Michael Henderson: Yes. Go ahead, Dane.
Dane Whitehead: Neal, yes. So from a base dividend perspective, we want that to be competitive and sustainable. And sustainability is kind of the governor there. We look at sort of conservative mid-cycle pricing, maybe a $50 WTI world and trend not get too far of, say, 10% of operating cash flow on that base dividend. And so that’s a bit of a governor. Now we have the synergy with the share repurchases that surprisingly — is surprising how quickly you can buy back enough stock to pay for another 10% increase, and we’ll definitely be in that window again sometime this year. So that’s how we think about the dividend, share repurchases, obviously, organic lion’s share of our return of capital program, and I would expect that to continue as long as our free cash flow yield is indicative of a really efficient way to buy back stock.
Lee Tillman: Yes. I think, Neal, if you look at the aggregate efficiency of our share repurchase program, it really has been a differentiating, I think, feature for us since we started that program back in October of ’21. I mean to be talking about a 20% — over 20% reduction in shares outstanding and the dramatic impact that, that has on per share metrics it’s pretty notable. And as Dane noted, not only is that a very efficient mechanism for getting that cash back to shareholders. But the synergy effect that it has with the base dividend is also pretty remarkable. So that — those mechanisms, we believe, are still the case to be as we look ahead into 2023.
Neal Dingmann: Yes, I love that per share growth, it really stands out. And then my second question is just on cost, specifically. Incremental cost expectations for the next few quarters seem to be now the most topical once again. Just curious on how volatile you all believe these — that caused let’s say, for the next 2, 3, maybe even 4 quarters will continue to be. And can you continue? It seems like you’ve done a pretty good job in the past, locking in a good piece of those. I know when talking to Mike and the team. So I’m just wondering when you guys look at that, how you’re thinking about costs here for the — call it, the near term and locking in?

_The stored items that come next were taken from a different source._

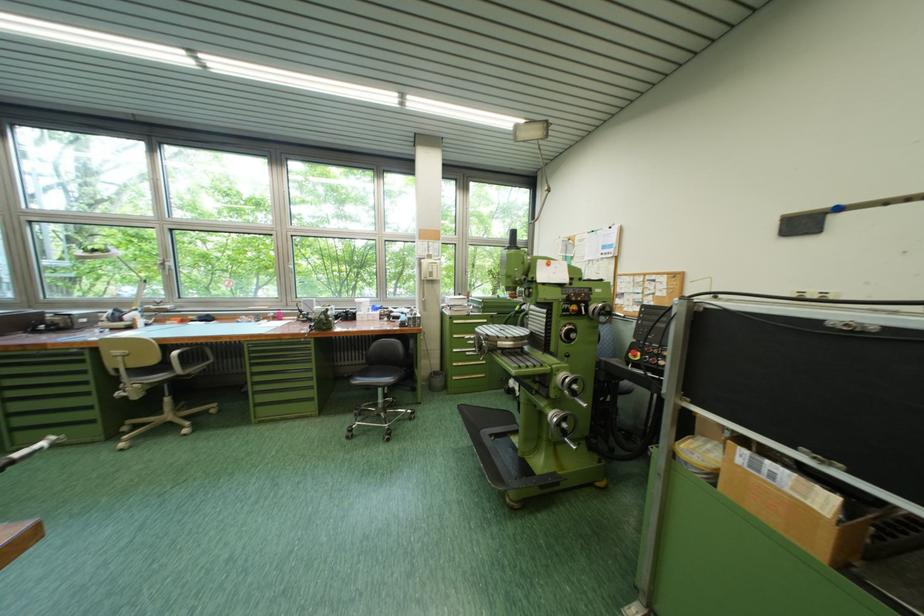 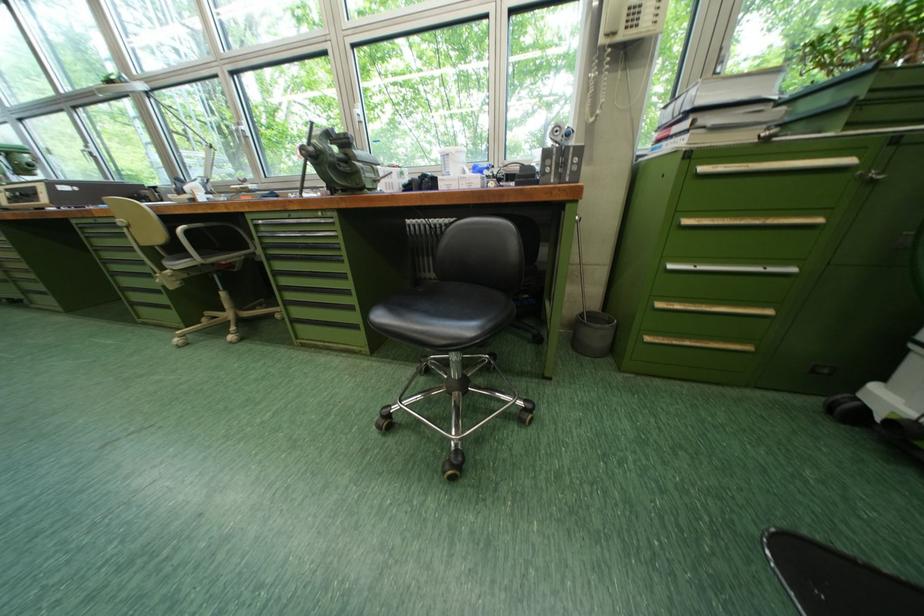 The point at (466, 339) is marked in the first image. Where is the corresponding point in the second image?

(698, 224) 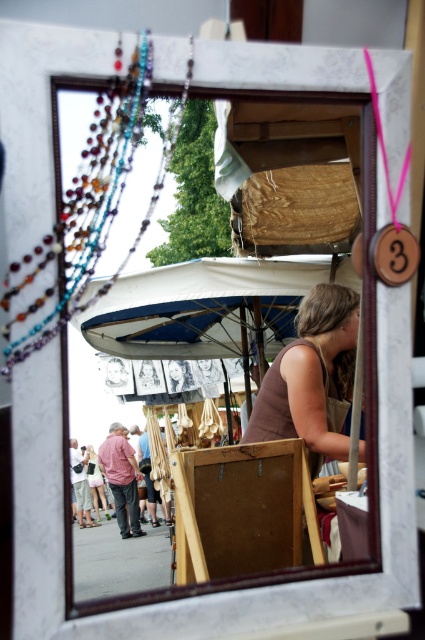 You are a customer at the market and see the multicolored beaded necklace at upper left and the light pink fabric dress at lower left reflected in the mirror. Which item is closer to you in the reflection?

The multicolored beaded necklace at upper left is closer to you in the reflection because it is in front of the light pink fabric dress at lower left.

You are a customer in the market and want to buy the brown matte tank top at center. The vendor tells you that the tank top is hidden under the white fabric canopy at center. Can you see the tank top from your current position?

The white fabric canopy at center is larger in size than brown matte tank top at center, so it is likely that the tank top is completely or partially covered by the canopy. Therefore, you may not be able to see the brown matte tank top at center clearly from your current position. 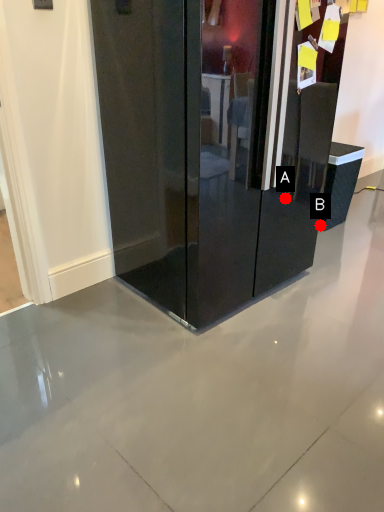 Question: Two points are circled on the image, labeled by A and B beside each circle. Among these points, which one is farthest from the camera?

Choices:
 (A) A is further
 (B) B is further

Answer: (B) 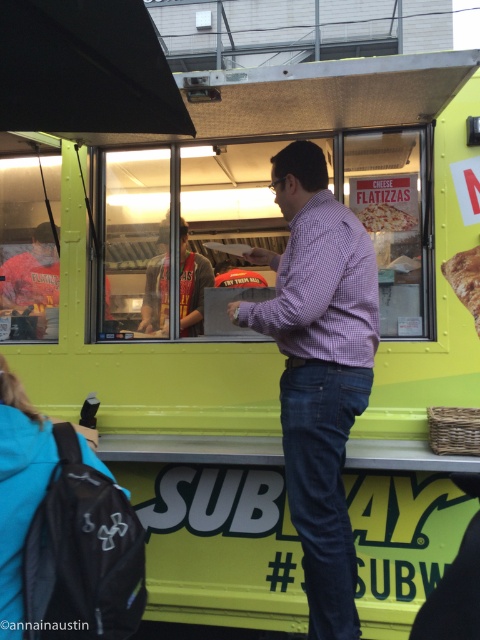 You are a customer waiting in line at the Subway food truck. You notice a man in a gray fabric shirt at center and a cheese pizza at center. Which object is positioned to the right side?

The cheese pizza at center is to the right of the gray fabric shirt at center.

You are a customer waiting in line for your sandwich. You see the gray fabric shirt at center and the golden brown bread at right. Which item is located higher in the image?

The gray fabric shirt at center is located higher than the golden brown bread at right in the image.

You are standing at the entrance of the food truck and want to hand an order slip to the person wearing the gray fabric shirt at center. Based on your position, in which direction should you move to reach them?

The gray fabric shirt at center is located at point 0.447 on the x and 0.400 on the y axis, so you should move towards the center of the food truck to reach them. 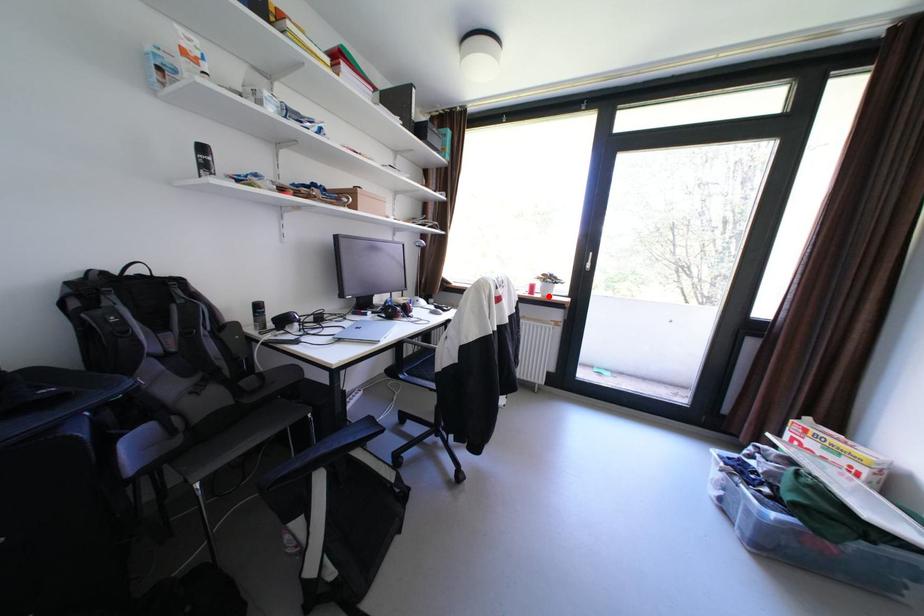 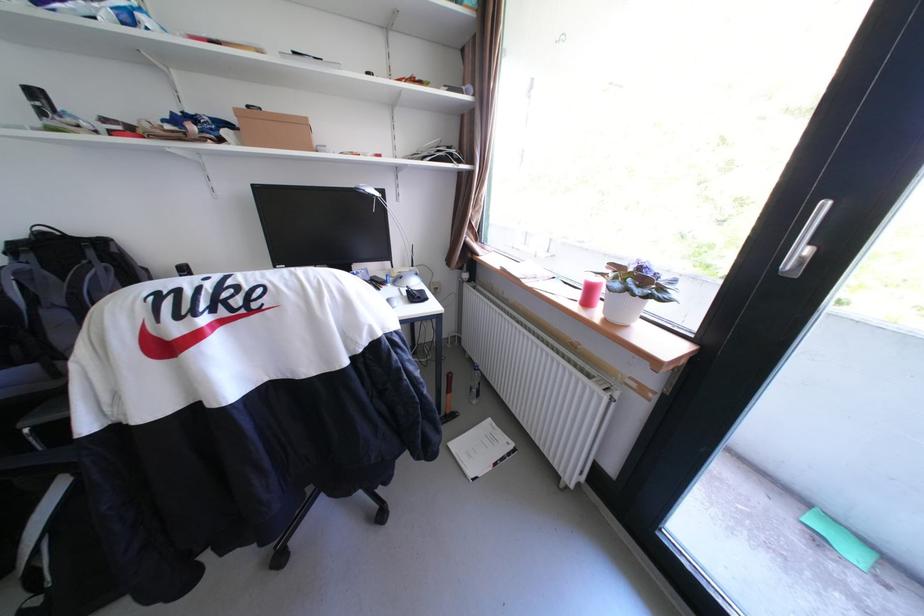 Locate, in the second image, the point that corresponds to the highlighted location in the first image.

(608, 313) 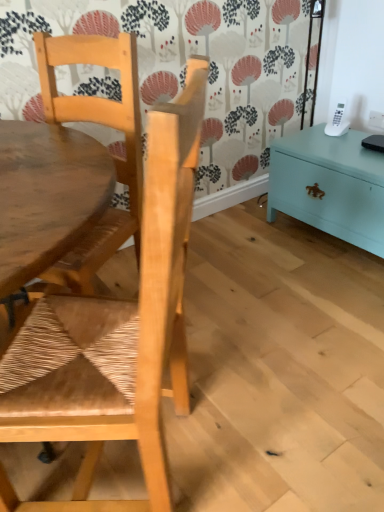 Question: From a real-world perspective, is teal painted wood chest at right below natural wood chair at upper left, the first chair when ordered from top to bottom?

Choices:
 (A) yes
 (B) no

Answer: (A)

Question: Is teal painted wood chest at right positioned behind natural wood chair at upper left, the first chair when ordered from top to bottom?

Choices:
 (A) yes
 (B) no

Answer: (A)

Question: Can you confirm if teal painted wood chest at right is thinner than natural wood chair at upper left, the first chair when ordered from top to bottom?

Choices:
 (A) no
 (B) yes

Answer: (B)

Question: From a real-world perspective, is teal painted wood chest at right physically above natural wood chair at upper left, the first chair when ordered from top to bottom?

Choices:
 (A) no
 (B) yes

Answer: (A)

Question: Can you confirm if teal painted wood chest at right is wider than natural wood chair at upper left, the second chair positioned from the bottom?

Choices:
 (A) no
 (B) yes

Answer: (A)

Question: Considering the relative positions of teal painted wood chest at right and natural wood chair at upper left, the second chair positioned from the bottom, in the image provided, is teal painted wood chest at right in front of natural wood chair at upper left, the second chair positioned from the bottom,?

Choices:
 (A) no
 (B) yes

Answer: (A)

Question: Considering the relative sizes of white plastic power outlet at upper right and natural wood chair at upper left, the second chair positioned from the bottom, in the image provided, is white plastic power outlet at upper right shorter than natural wood chair at upper left, the second chair positioned from the bottom,?

Choices:
 (A) yes
 (B) no

Answer: (A)

Question: Can you confirm if white plastic power outlet at upper right is positioned to the left of natural wood chair at upper left, the first chair when ordered from top to bottom?

Choices:
 (A) no
 (B) yes

Answer: (A)

Question: From a real-world perspective, is white plastic power outlet at upper right below natural wood chair at upper left, the first chair when ordered from top to bottom?

Choices:
 (A) no
 (B) yes

Answer: (B)

Question: Is white plastic power outlet at upper right positioned before natural wood chair at upper left, the first chair when ordered from top to bottom?

Choices:
 (A) no
 (B) yes

Answer: (A)

Question: Does white plastic power outlet at upper right have a larger size compared to natural wood chair at upper left, the second chair positioned from the bottom?

Choices:
 (A) yes
 (B) no

Answer: (B)

Question: Would you say white plastic power outlet at upper right is outside natural wood chair at upper left, the second chair positioned from the bottom?

Choices:
 (A) yes
 (B) no

Answer: (A)

Question: Can you confirm if natural wood chair at upper left, the first chair when ordered from top to bottom, is thinner than white plastic power outlet at upper right?

Choices:
 (A) no
 (B) yes

Answer: (A) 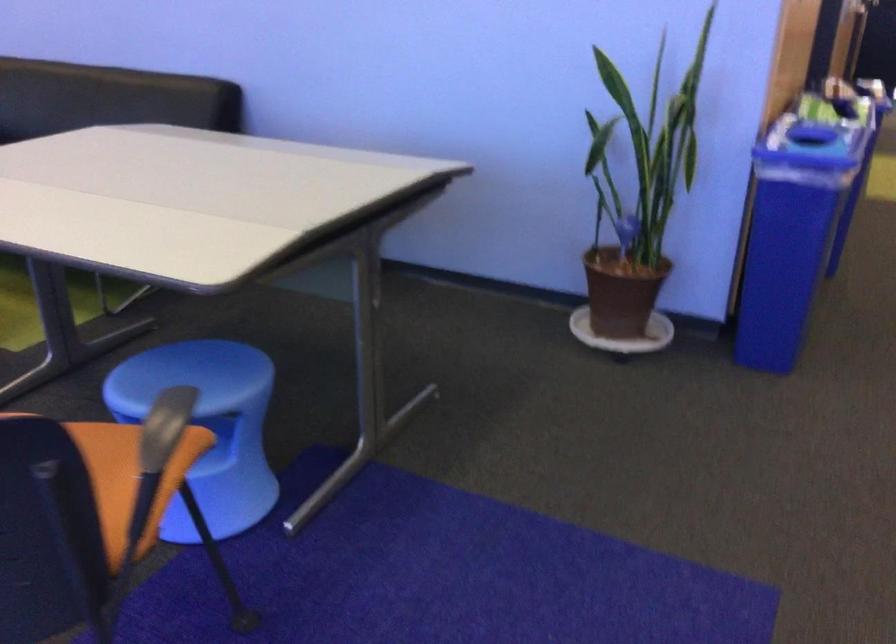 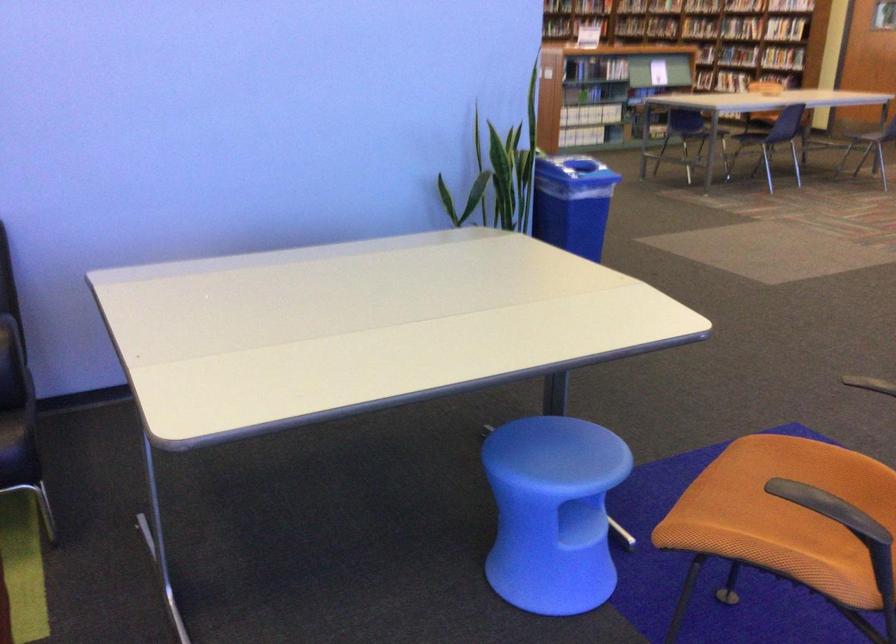 Find the pixel in the second image that matches (191,379) in the first image.

(560, 453) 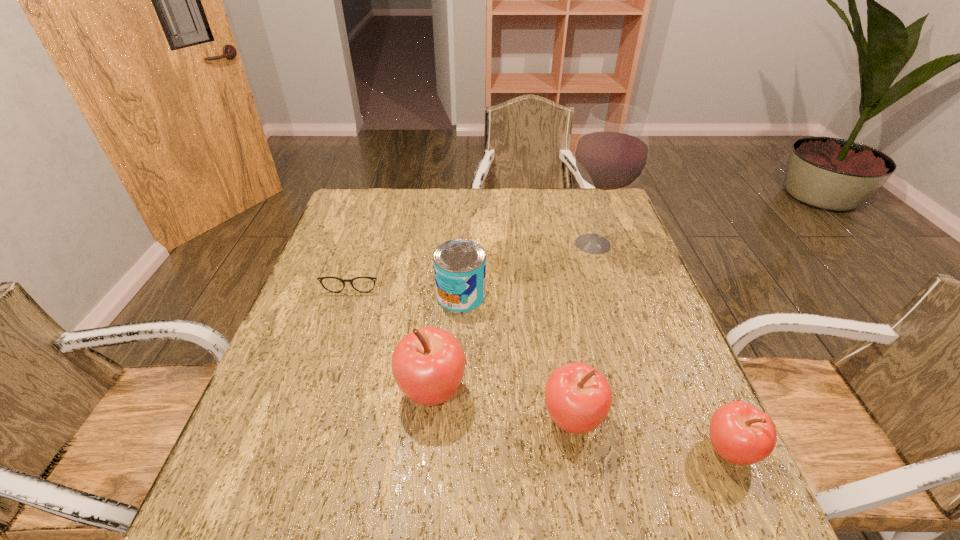 I want to click on free location located on the front of the alcohol, so click(615, 315).

Where is `free space located on the right of the can`? This screenshot has height=540, width=960. free space located on the right of the can is located at coordinates (570, 295).

At what (x,y) coordinates should I click in order to perform the action: click on vacant region located through the lenses of the spectacles. Please return your answer as a coordinate pair (x, y). This screenshot has width=960, height=540. Looking at the image, I should click on (328, 361).

Identify the location of object that is at the far edge. (611, 154).

Identify the location of object that is at the left edge. (332, 284).

I want to click on apple present at the right edge, so click(740, 433).

I want to click on alcohol that is at the right edge, so click(611, 154).

The width and height of the screenshot is (960, 540). What are the coordinates of `object that is positioned at the far right corner` in the screenshot? It's located at tap(611, 154).

Identify the location of object at the near right corner. Image resolution: width=960 pixels, height=540 pixels. (740, 433).

In the image, there is a desktop. Identify the location of vacant space at the far edge. (525, 198). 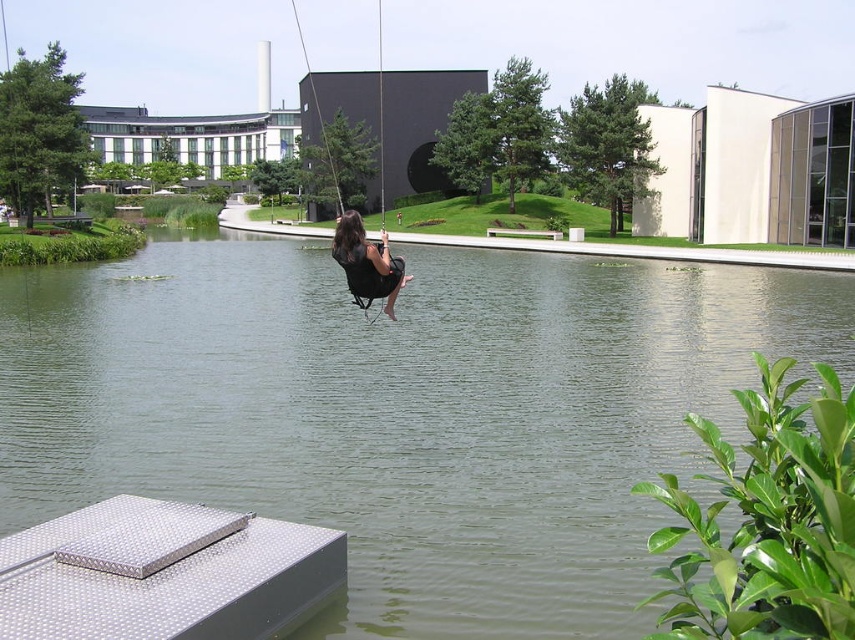 You are standing on the metallic platform in the foreground and want to jump into the water. Which object, the green water at center or the matte black swing at center, is higher from your current position?

The green water at center is taller than the matte black swing at center, so the green water at center is higher from your current position.

You are planning to take a photo of the black fabric swing at center and the matte black swing at center. Since you want to capture both swings clearly in the frame, which swing should you focus on first to ensure proper focus, considering their sizes?

The black fabric swing at center has a larger size compared to matte black swing at center, so you should focus on the black fabric swing at center first to ensure proper focus since it takes up more space in the frame.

Lee Tillman: Yes. Maybe I’ll just provide a couple of comments and then hand over to Mike to perhaps get into some of the details of how we’re really working to mitigate those pressures in time. But when you think about cost overall, we have to bear in mind that 2022 was kind of a tale of 2 halves of the year. The first half of the year was — certainly didn’t see the level of inflationary impacts that we saw in the second half. So some of the pressure that I think we’re feeling not only the company but as a sector, in 2023 is the fact that we have the full year impact of those inflationary pressures. And our $1.9 billion to $2 billion number fully contemplates that full year impact of those inflationary pressures. I think the team has done an outstanding job being very disciplined about how we lock in both capacity and costs from our service providers. And maybe I’ll let Mike just expand a little bit on that point.
Michael Henderson: Yes. Thanks, Lee. It’s Mike here, Neal. Maybe a couple of things. How I’d maybe characterize ’23. At a high level, we’ve kind of assumed similar service cost on that fourth quarter environment. So that’s probably a good starting point for you. And maybe consistent with what we’ve highlighted previously, and we touched on this a little bit. We’re assuming 10% to 15% inflation that is built into our 2023 budget as relative to 2022. As we mentioned in the past, we’ve been working this one hard. Really, our objective was to really baseload the maintenance program kind of really try to minimize the need for spot work. A lot of benefits in doing that from safety, execution and commercial perspective. We’ve taken what I describe as a disciplined but thoughtful approach.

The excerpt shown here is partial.